A well-told education in character and leadership.5
If you believe there are no modern heroes - that fortitude and unselfish judgement in the face of adversity are out-of-date virtues, you need to read this book. That Sampson shows the whole man so well (with admittedly a few frailities) adds depth to the tremendous courage, excellent judgement, and magnanimity Mandela demonstrated his entire life, even when the cause of the ANC he led seemed hopeless. Along the way the book gives an excellent view of South African history during Mandela's adulthood. If you are not very familiar with Mandela or South Africa you might do better to start with Mandela's own book, "Long Walk to Freedom" which doesn't cover quite so much ground and is more on a human scale. Both books are inspiring.

A very good introduction to a deep man4
If you need to know Nelson Mandela, this is the book to read. This book's weaknesses are evident: It is written from a British viewpoint, and basically takes for granted a knowledge of South African history and geography most Americans do not possess (though they should). It also soft pedals the problems in Mandela's relationship with Winnie, though that is understandable. I have a feeling that not too many people could understand it. But it does a great job of making us see how the man was shaped and became what he is, and how he stands as a fearless, remarkable leader.

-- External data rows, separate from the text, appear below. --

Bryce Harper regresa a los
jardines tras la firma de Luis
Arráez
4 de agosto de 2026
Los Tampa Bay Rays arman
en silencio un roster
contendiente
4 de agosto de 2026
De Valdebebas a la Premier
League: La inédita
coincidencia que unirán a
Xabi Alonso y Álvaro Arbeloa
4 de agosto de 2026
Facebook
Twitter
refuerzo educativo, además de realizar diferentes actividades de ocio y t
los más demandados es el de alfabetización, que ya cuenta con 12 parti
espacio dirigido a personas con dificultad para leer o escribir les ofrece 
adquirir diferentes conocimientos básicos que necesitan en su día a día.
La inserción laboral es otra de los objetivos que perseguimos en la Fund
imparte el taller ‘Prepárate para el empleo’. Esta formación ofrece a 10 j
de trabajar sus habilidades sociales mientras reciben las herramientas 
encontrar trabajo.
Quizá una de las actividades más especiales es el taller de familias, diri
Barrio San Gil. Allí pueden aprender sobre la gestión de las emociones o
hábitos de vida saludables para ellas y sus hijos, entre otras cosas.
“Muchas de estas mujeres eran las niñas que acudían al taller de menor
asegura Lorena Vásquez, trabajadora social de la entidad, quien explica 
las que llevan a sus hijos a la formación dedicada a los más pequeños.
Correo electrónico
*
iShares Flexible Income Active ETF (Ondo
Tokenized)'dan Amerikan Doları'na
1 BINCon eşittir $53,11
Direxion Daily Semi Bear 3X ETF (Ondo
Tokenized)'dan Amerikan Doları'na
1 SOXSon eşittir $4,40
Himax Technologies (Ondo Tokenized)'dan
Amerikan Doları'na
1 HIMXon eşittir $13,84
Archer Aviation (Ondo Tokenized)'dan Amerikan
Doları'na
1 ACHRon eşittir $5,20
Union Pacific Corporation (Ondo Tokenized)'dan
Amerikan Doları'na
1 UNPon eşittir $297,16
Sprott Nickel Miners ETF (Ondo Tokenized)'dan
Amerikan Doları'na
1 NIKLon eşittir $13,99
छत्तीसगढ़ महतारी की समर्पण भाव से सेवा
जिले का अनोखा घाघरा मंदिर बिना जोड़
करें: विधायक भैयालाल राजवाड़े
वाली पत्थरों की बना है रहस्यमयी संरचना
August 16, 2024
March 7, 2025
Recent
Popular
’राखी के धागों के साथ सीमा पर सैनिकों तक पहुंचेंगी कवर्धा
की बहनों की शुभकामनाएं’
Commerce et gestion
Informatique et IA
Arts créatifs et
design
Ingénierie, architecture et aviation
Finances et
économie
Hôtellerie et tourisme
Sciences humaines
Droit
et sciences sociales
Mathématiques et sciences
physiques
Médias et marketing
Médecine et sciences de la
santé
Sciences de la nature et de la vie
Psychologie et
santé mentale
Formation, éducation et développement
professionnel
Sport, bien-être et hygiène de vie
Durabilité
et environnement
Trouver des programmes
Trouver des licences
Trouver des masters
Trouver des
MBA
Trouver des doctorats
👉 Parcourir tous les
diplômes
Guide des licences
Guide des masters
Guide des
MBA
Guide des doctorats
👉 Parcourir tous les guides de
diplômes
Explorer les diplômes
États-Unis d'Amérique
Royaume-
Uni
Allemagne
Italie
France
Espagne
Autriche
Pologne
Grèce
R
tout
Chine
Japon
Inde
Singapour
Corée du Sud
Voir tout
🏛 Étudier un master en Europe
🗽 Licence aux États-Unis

Sampson's work reflects his own class aspirations3
Sampson's book diminishes the achievement of Mandela by his failure to recognise that the years 1952-64 were not so much a struggle against the Pretoria regime but one for the leadership of the increasingly politicised African population. The postwar townships had thrown up a volatile society that found Mandela, Tambo, Lutuli and Sisulu too tied to the notion that status and education not policies and grass roots activism were enough to guarantee leadership. It is foolish to dismiss the Maoist attitudes of the Africanist Movement and their split into the PAC as motivated by dislike of communists. The ANC and their SACP allies were too elitist and undemocratic for the time. Mandela recognised this almost too late - Tambo changed the constitution in 1957 to stop the township hooligans" from taking over the party rather than deal with them. When the PAC campaign forced both ANC and PAC underground it was PAC activism that forced Mandela into violence and he again displayed his remoteness from the masses by having to rely on urban middle class white professionals to run his military campaign - Bernstein, Goldberg, Wolpe et al. By the time of Rivonia Mandela had been upstaged completely by the PAC and again in 1976 by Biko's movement. In 1980 the PAC army was massacred in its Tanzanian camp for opposing dialogue and detente, leaving an open field to the ANC (the present PAC has no connection with the real party). What Sampson fails to address is how Mandela, almost politically bankrupt in 1964, managed to emerge as a national leader. Sampson does not recognise that support for Mandela after 1964 came because even his rivals were appalled by such a savage sentence for what were quite innocuous activities. The ANC's moderate reformist political attitudes had driven away African support and only became acceptable once the cold war had ended and alternative doctrines had been discredited. Such a study would make Mandela a more facinating character. To portray his career as a sort of pre-ordained Messianic march backed all the way by adulating African masses is bad history and does Mandela injustice.